Hoppy’s Country Store will begin to sell Somero’s beef next week, and his sausage by the end of November or beginning of December. For more information, visit www.facebook.com/pages/Hoppys-Country-Store.

Monadnock Valley
beef and bison

Other local farmers are also making the transition to selling their meat in local small markets. Phil Rooney, the business manager of Monadnock Valley Beef and Bison in Hancock, said the farm is just about ready to start providing a consistent supply of meat to Roy’s Market in Peterborough as well as Hancock Market. The markets have had meat from the farm before, he said, but only in limited supply. Since the farm started in 2010 , they have only slaughtered a few animals, he said, because the animals are mostly grass-fed, which means they are slow to mature and the herd is slow to grow to the point where culling is advisable. Like Somero, the meat produced by Monadnock Valley isn’t organic, but many organic principles are employed in the raising of the meat, said Rooney.

This fall, is the first year the farm will be able to start a regular schedule to provide their meat to the local market.

“We have just really gotten into the production capacity. We have the ability to provide for the local community,” said Rooney. “And the local market is there for this — there’s absolutely a demand. We’ve only processed a few animals in the last year and, as soon as it goes into the market, it’s gone. We’re excited to be able to consistently supply it.”

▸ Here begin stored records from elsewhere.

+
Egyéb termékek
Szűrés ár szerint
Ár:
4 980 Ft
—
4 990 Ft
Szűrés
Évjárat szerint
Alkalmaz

The best time to process the animals is in the fall, said Rooney, because the meat tastes the best after the animals have been grazing all summer. The farm will process enough animals in the fall to freeze and provide a supply through the winter, until the spring when they can process a fresh supply. There is a large cultural movement today to support grass-fed or organic meat, and to support local farms — that is amazing, said Rooney. “It’s cool to see the Monadnock region really be part of that,” he said.

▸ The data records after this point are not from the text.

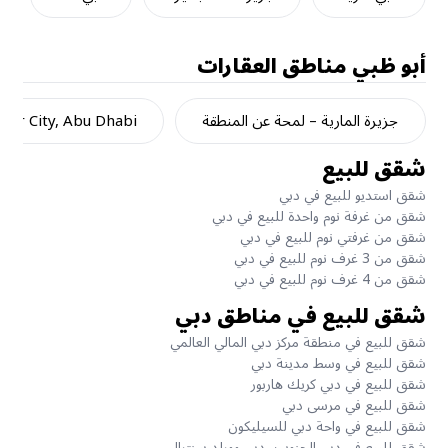
أبو ظبي
مناطق العقارات
جزيرة المارية – لمحة عن المنطقة
dar City, Abu Dhabi
شقق للبيع
شقق استديو للبيع في دبي
شقق من غرفة نوم واحدة للبيع في دبي
شقق من غرفتي نوم للبيع في دبي
شقق من 3 غرف نوم للبيع في دبي
شقق من 4 غرف نوم للبيع في دبي
شقق للبيع في مناطق دبي
شقق للبيع في منطقة مركز دبي المالي العالمي
شقق للبيع في وسط مدينة دبي
شقق للبيع في دبي كريك هاربور
شقق للبيع في مرسى دبي
شقق للبيع في واحة دبي للسيليكون
شقق للبيع في دبي الجنوب، دبي وورلد سنترال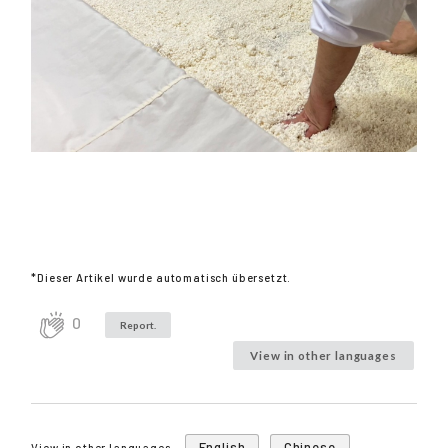
*Dieser Artikel wurde automatisch übersetzt.
0
Report.
View in other languages
English
Chinese
View in other languages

The meat will be available in the local retail markets, and also will eventually be available for pick up at the farm’s Peterborough business office at 70 Main St. . Currently, the farm is in the midst of applying for licensing for that option. For more information, see www.mvbeef.com or call 925-3939.

Oxbow Farm

While many farm stands that rely heavily on garden produce close down when the growing season ends, that’s not the end of locally produced products, pointed out Kim Graham, co-owner of Oxbow Farm in Dublin, in an interview Monday. She sells her meat chickens and sausage at the Peterborough Farmers Market, which is a year-round venture, and her meat is also available year-round, as it’s available, at her own farm stand. Her eggs are sold retail at Roy’s Market and Maggie’s Market in Peterborough. By next year, she hopes to have established her pork supply well enough to support selling that retail as well, she said.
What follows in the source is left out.